# ispconfig 2.2.35 und awstats



## Wh1sper (11. Jan. 2010)

Ich habe von 2.230 auf 2.235 upgedatet
Bis zum Update funktionierte awstats, wie wird jetzt die tägliche Aktualisierung gemacht?
Aufruf des alten Croneintrages ists ja wohl nicht?!
Wenn ich den manuell aufrufe, dann macht er nämlich nichts.
Leider reichen meine php Kenntnisse nicht aus, um hier mal selber zu schauen.
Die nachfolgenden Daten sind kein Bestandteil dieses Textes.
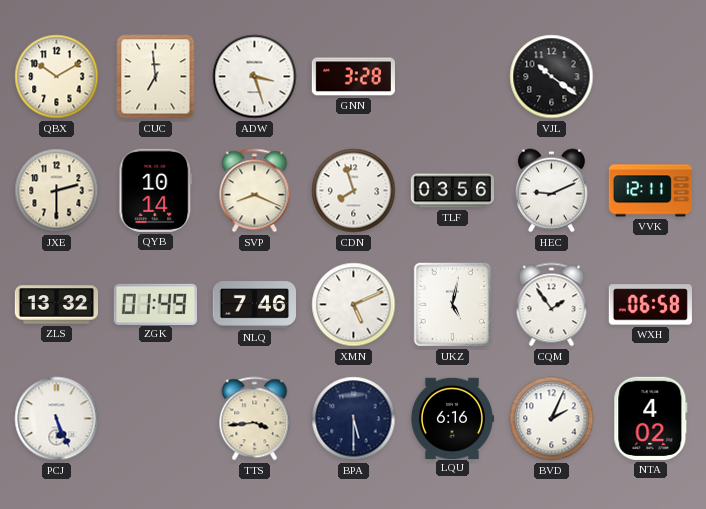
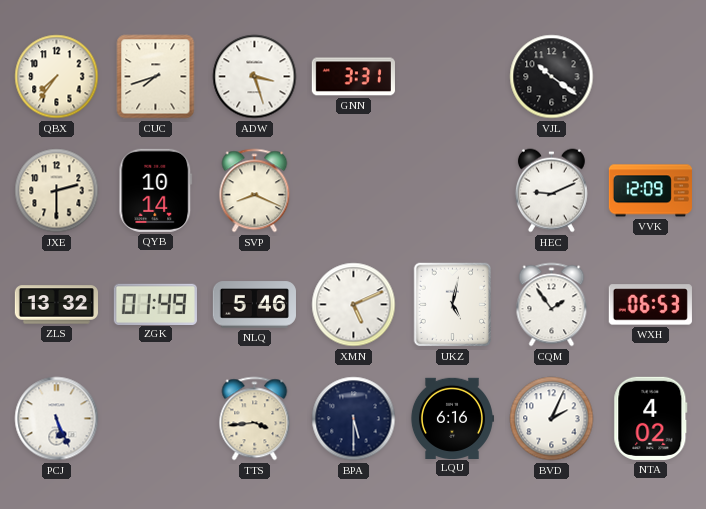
QBX: 10:10 -> 7:36
CUC: 6:59 -> 7:42
GNN: 3:28 -> 3:31
CDN: 7:57 -> none
TLF: 03:56 -> none
VVK: 12:11 -> 12:09
NLQ: 7:46 -> 5:46
WXH: 06:58 -> 06:53
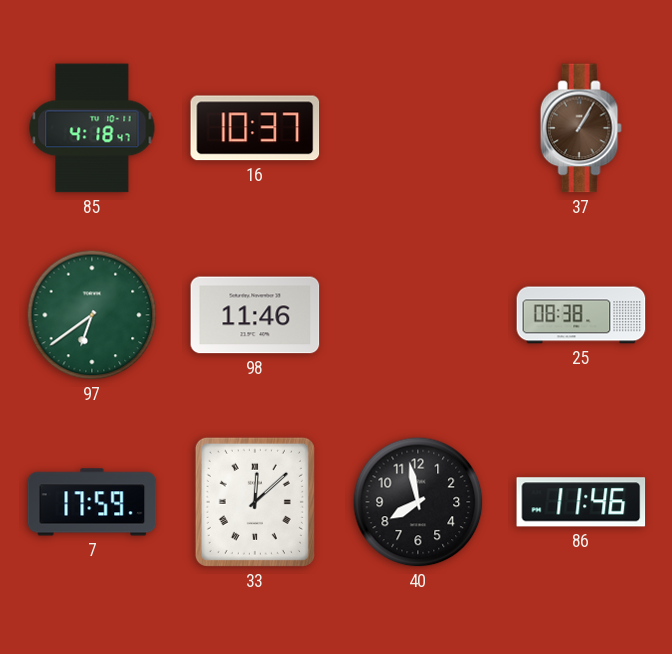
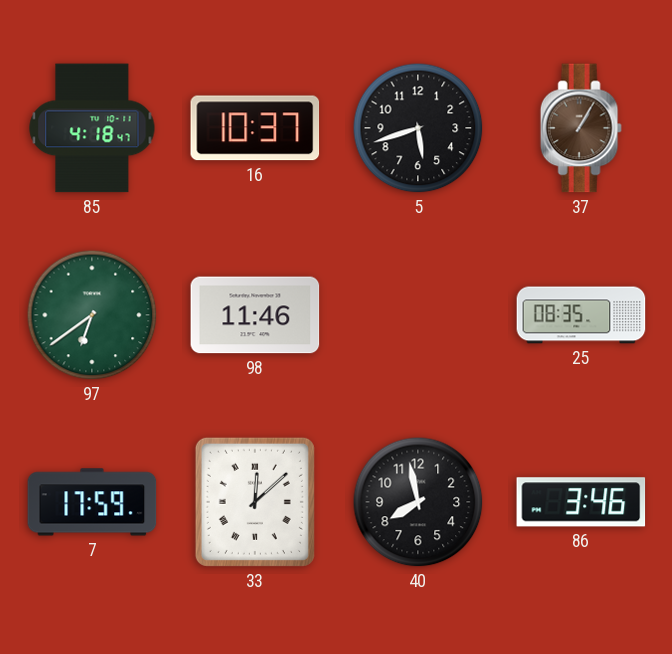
5: none -> 5:42
25: 08:38 -> 08:35
86: 11:46 -> 3:46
Gibt es sowas wie -x bei shell für php?


----------



## Till (11. Jan. 2010)

AWstats ist jetzt Bestandteil von ISPConfig selbst und kein extra addon mehr. Du kannst jetzt in den website settings einstellen, ob Du webalizer oder awstats haben möchtest und es dann über www.deinedomain.de/stats erreichen.


----------



## Wh1sper (11. Jan. 2010)

Zitat von Till:


> AWstats ist jetzt Bestandteil von ISPConfig selbst und kein extra addon mehr.


War bekannt.


Zitat von Till:


> Du kannst jetzt in den website settings einstellen, ob Du webalizer oder awstats haben möchtest und es dann über www.deinedomain.de/stats erreichen.


Aha, daher der Name Hase


----------